Friday, December 02, 2011

The credibility chasm


In front of her own parliament, Merkel rejects the idea of a "quick fix", telling her MPs that the German constitution does not permit devolving budgets to a European institution. Discussion about Eurobonds - multi-national issuance in which Club Med would piggyback German credit ratings - is "therefore pointless", she says. The only way to have them would be full fiscal union.

Thus, we are told by Merkel herself that she is determined to create a legally-enforceable "fiscal union" for the eurozone. The details are to be revealed jointly by Merkel and Sarkozy in their address on Monday.

But we are not being told the whole story here. Firstly, Sarkozy has already rejected the idea of the further supranationalism that would be involved in developing a legally-enforceable "fiscal union". And the reality is here in the small-print. A "legally-enforceable" fiscal union is a supranational union – compulsion as opposed to the co-operation entailed in intergovernmentalism. On the face of it, Merkel and Sarkozy are already at odds.

Then there is that small matter of the German constitution. Merkel is right in saying that its constitution does not permit devolving budgets to a European institution. But that would apply with or without a new treaty. Merkel cannot adopt an amendment to the Lisbon Treaty if it conflicts with Germany's Basic Law.

Thus, as far as we are aware, in order for Merkel to get her "fiscal union" – France permitting - she must change the German constitution, which would appear to require a referendum.

This now confronts the timescale issue. None of this can be completed before the end of 2013. Yet immediate action is needed – not in two years' time, but now. There lies the great disconnect. What happens between now and 2013, beading in mind that Merkel herself says nothing can happen without fiscal union?

Then, finally, 2013 is slap bang in the middle of the German general election campaign. Assuming that Merkel wants to get back in (and has any chance of so doing), how is that going to affect any referendum? Can Merkel really fight a referendum calling for the highly unpopular move of greater fiscal union, while at the same time seeking re-election?

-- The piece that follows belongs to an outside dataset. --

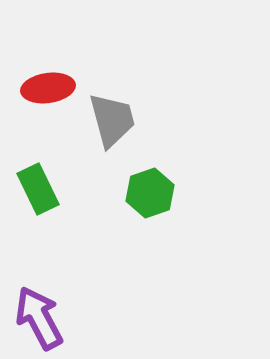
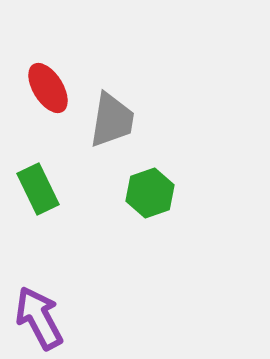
red ellipse: rotated 66 degrees clockwise
gray trapezoid: rotated 24 degrees clockwise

At the outset, Merkel says that we are dealing with a sovereign debt crisis, but also with a crisis of trust. But there is also a crisis of credibility. What the "colleagues" say needs doing they cannot agree amongst themselves, and they cannot offer a realistic timescale for that action.

We thought yesterday, from José Manuel Barroso's statement, that the talk on the treaty was a confidence-builder, a statement of intent, while the real action goes on elsewhere. But the situation has deteriorated too far for cosmetic action to restore confidence. Real action is needed. But, it would appear, there is no "real action". This is all smoke and mirrors. The credibility gap is in fact a chasm.